- Data extracted from a collection:
━━━━━━━━

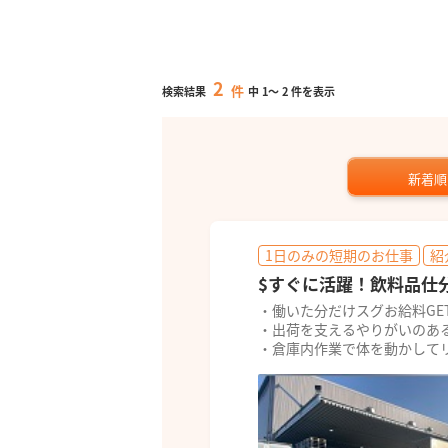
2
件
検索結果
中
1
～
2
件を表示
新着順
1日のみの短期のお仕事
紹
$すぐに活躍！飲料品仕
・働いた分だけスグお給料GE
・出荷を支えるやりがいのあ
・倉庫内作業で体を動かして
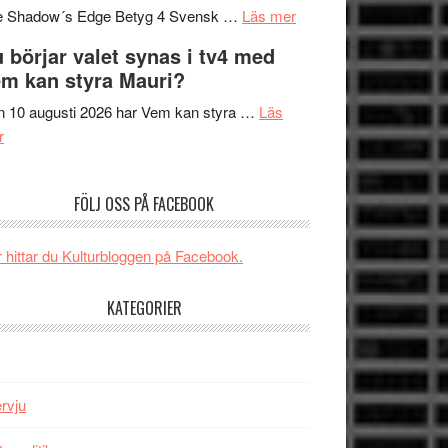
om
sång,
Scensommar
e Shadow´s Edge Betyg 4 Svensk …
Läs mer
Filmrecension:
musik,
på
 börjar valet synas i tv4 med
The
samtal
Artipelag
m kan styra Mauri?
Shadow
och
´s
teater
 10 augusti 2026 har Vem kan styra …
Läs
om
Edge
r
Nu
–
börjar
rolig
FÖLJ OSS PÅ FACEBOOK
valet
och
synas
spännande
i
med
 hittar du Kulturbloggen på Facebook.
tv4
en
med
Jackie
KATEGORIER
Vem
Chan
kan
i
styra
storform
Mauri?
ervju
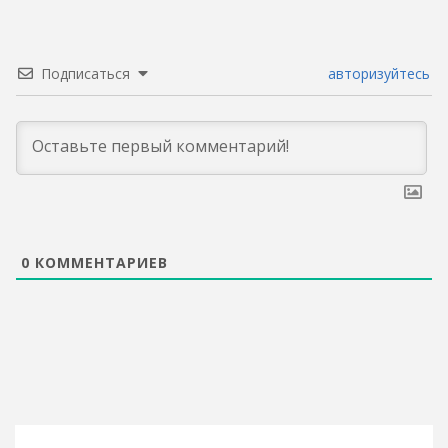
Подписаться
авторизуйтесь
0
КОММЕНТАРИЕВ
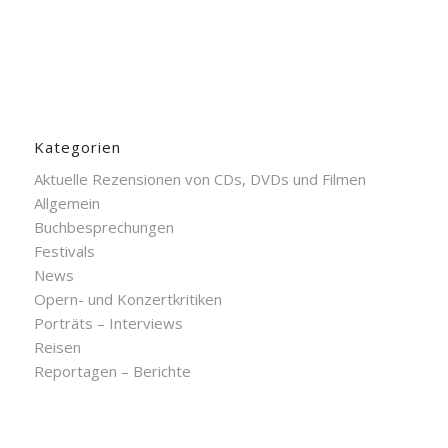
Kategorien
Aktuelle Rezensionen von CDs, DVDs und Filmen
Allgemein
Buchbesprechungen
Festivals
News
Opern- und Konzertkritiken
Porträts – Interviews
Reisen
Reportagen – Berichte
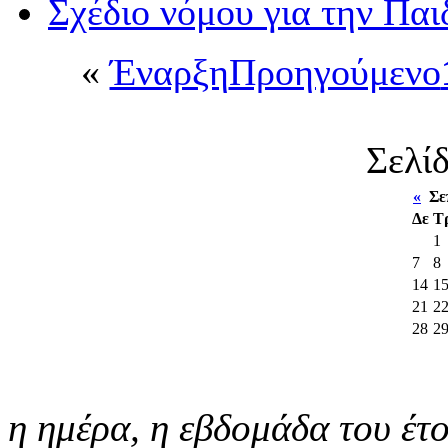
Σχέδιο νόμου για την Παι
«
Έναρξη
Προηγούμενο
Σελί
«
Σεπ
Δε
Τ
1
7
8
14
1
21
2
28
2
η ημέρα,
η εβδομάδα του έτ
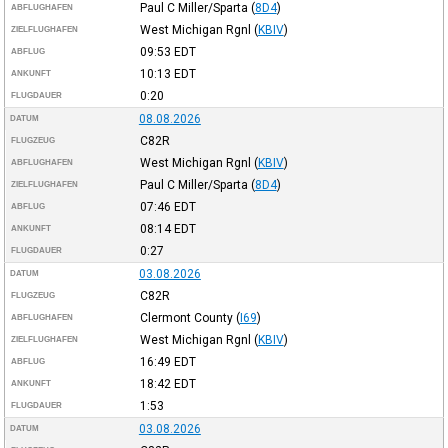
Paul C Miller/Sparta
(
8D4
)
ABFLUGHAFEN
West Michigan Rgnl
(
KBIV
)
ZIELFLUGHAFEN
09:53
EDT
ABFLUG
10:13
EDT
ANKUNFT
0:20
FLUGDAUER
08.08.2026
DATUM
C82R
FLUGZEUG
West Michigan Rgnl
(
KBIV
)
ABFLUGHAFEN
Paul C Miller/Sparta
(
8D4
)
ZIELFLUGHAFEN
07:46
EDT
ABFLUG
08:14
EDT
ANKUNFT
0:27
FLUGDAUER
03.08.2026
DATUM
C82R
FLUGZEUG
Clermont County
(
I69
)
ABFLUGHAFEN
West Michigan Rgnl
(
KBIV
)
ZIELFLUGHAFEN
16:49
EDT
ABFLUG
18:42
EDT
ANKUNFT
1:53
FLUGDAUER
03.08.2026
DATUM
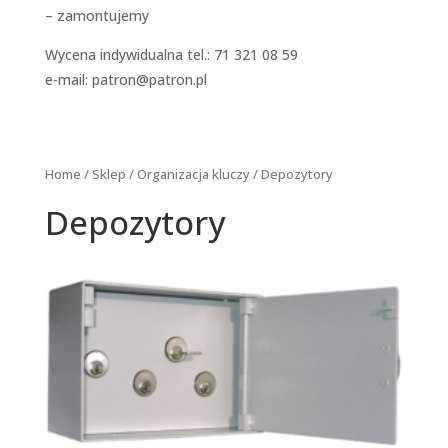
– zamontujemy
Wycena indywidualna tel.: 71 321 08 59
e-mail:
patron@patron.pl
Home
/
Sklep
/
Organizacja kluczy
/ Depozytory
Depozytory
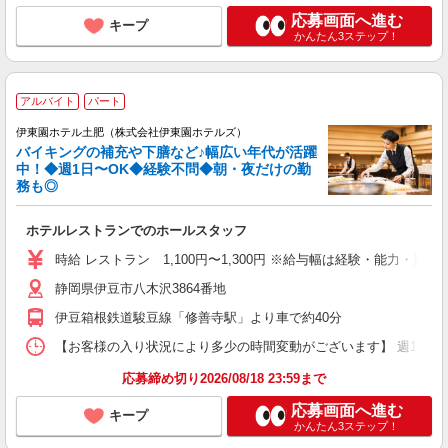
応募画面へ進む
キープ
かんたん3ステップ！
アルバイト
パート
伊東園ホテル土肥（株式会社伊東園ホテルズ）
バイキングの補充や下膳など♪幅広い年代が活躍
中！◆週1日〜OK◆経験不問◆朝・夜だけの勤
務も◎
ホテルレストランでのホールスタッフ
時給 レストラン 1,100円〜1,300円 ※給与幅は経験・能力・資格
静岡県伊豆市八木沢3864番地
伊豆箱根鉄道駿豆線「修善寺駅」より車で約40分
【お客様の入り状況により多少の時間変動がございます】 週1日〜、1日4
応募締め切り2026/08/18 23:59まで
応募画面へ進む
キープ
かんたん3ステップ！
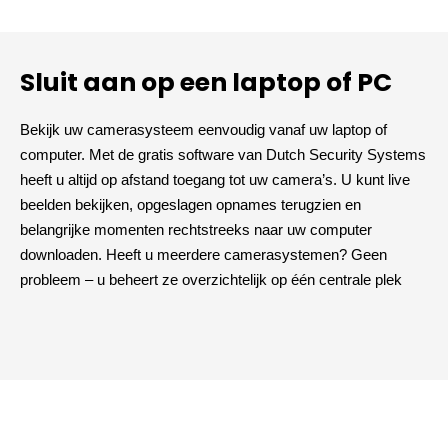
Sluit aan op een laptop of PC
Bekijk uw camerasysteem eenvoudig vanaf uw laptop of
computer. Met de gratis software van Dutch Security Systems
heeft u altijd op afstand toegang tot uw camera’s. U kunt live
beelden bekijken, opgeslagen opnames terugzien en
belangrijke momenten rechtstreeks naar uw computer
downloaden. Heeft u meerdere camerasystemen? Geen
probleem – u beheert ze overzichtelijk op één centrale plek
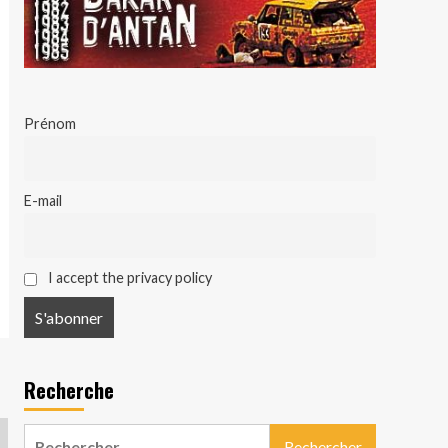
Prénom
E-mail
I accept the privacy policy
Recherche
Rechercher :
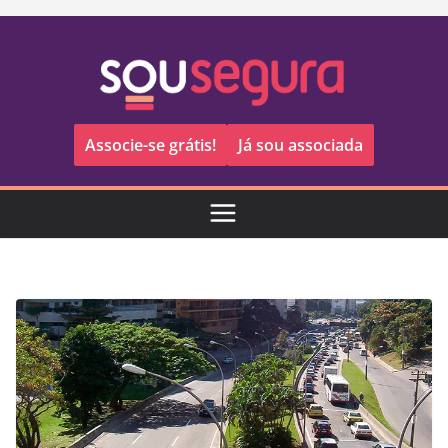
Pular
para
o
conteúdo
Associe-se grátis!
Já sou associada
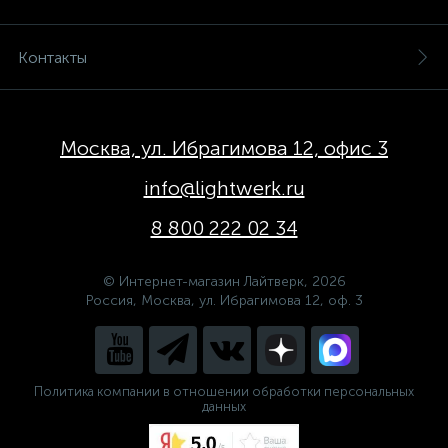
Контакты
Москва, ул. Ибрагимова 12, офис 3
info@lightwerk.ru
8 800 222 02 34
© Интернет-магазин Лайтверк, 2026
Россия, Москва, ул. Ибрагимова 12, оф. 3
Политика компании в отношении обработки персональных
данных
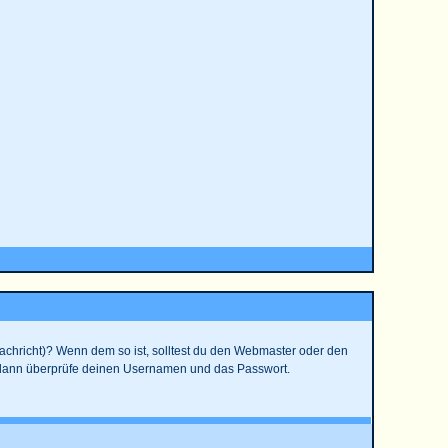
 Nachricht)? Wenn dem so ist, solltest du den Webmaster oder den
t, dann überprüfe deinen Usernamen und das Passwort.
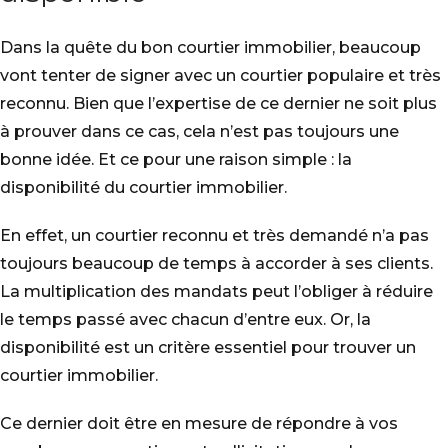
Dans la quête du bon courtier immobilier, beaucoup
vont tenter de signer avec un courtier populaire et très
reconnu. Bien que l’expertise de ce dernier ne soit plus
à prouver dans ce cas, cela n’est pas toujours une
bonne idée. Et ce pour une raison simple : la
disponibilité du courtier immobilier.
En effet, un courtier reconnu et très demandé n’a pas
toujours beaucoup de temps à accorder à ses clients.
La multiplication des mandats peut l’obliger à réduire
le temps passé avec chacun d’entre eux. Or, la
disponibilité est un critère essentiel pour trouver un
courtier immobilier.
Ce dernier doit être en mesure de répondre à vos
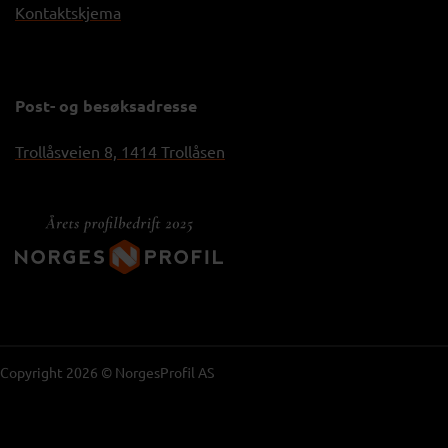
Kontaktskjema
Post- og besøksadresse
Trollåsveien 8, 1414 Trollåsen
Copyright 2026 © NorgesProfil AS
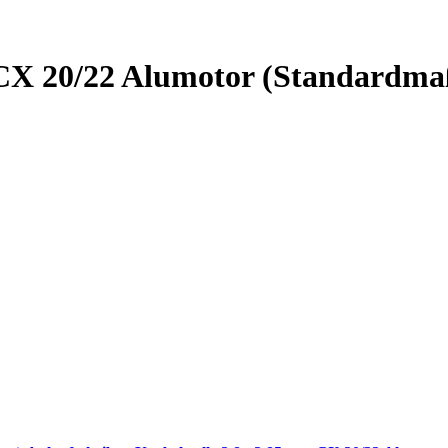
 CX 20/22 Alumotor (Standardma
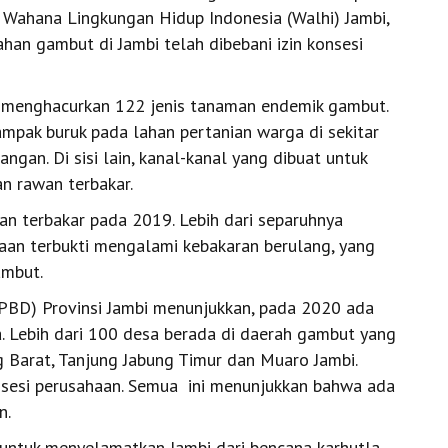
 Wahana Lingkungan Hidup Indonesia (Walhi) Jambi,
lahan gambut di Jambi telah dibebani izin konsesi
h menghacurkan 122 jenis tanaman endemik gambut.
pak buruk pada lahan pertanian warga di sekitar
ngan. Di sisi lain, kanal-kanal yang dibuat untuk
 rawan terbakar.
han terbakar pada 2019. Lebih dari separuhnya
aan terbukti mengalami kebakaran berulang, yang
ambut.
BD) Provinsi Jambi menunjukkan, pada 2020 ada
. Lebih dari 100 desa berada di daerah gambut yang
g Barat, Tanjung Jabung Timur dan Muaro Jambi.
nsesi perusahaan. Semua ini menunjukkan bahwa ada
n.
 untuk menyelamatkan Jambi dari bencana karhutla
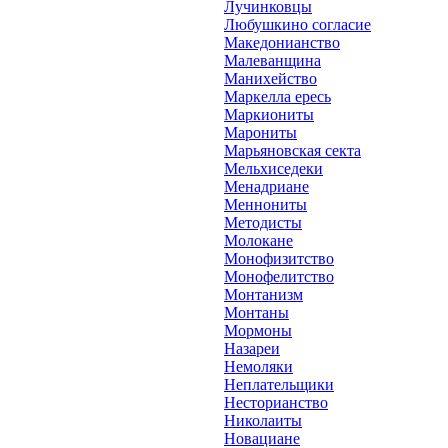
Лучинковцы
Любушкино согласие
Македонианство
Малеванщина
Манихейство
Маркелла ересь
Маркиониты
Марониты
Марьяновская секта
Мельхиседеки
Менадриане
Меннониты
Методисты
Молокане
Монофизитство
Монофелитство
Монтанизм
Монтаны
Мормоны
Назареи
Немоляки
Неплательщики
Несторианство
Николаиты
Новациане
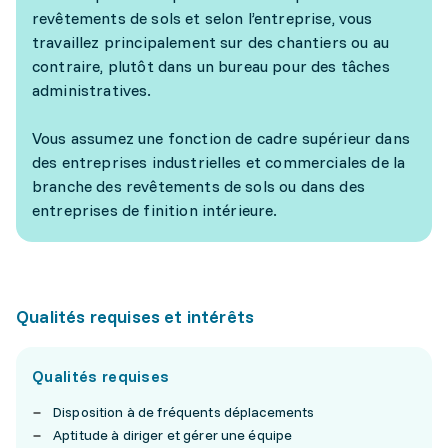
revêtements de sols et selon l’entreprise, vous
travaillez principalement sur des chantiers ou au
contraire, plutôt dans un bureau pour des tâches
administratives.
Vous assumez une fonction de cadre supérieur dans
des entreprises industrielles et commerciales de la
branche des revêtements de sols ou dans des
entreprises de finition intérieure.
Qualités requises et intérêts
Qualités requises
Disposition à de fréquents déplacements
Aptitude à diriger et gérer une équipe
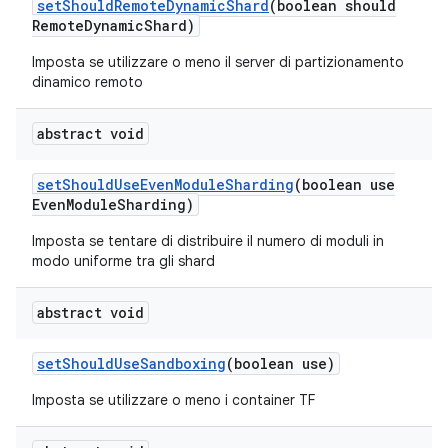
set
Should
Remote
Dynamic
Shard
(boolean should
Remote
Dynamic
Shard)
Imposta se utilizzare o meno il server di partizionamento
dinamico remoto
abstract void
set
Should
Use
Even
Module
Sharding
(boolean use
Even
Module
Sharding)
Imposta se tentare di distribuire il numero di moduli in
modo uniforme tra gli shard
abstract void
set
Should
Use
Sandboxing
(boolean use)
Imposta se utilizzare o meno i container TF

━━━━━━━━

- PROBLEM TO SOLVE: All lines above starting at the one with "probleem – u" and ending at the one with "toujours beaucoup de", inclusive, are to be printed again exactly, with the pictures left out.

- SOLUTION:
probleem – u beheert ze overzichtelijk op één centrale plek
Prénom
E-mail
I accept the privacy policy
Recherche
Rechercher :
Pular
para
o
conteúdo
Associe-se grátis!
Já sou associada
Контакты
Москва, ул. Ибрагимова 12, офис 3
info@lightwerk.ru
8 800 222 02 34
© Интернет-магазин Лайтверк, 2026
Россия, Москва, ул. Ибрагимова 12, оф. 3
Политика компании в отношении обработки персональных
данных
 Nachricht)? Wenn dem so ist, solltest du den Webmaster oder den
t, dann überprüfe deinen Usernamen und das Passwort.
Dans la quête du bon courtier immobilier, beaucoup
vont tenter de signer avec un courtier populaire et très
reconnu. Bien que l’expertise de ce dernier ne soit plus
à prouver dans ce cas, cela n’est pas toujours une
bonne idée. Et ce pour une raison simple : la
disponibilité du courtier immobilier.
En effet, un courtier reconnu et très demandé n’a pas
toujours beaucoup de temps à accorder à ses clients.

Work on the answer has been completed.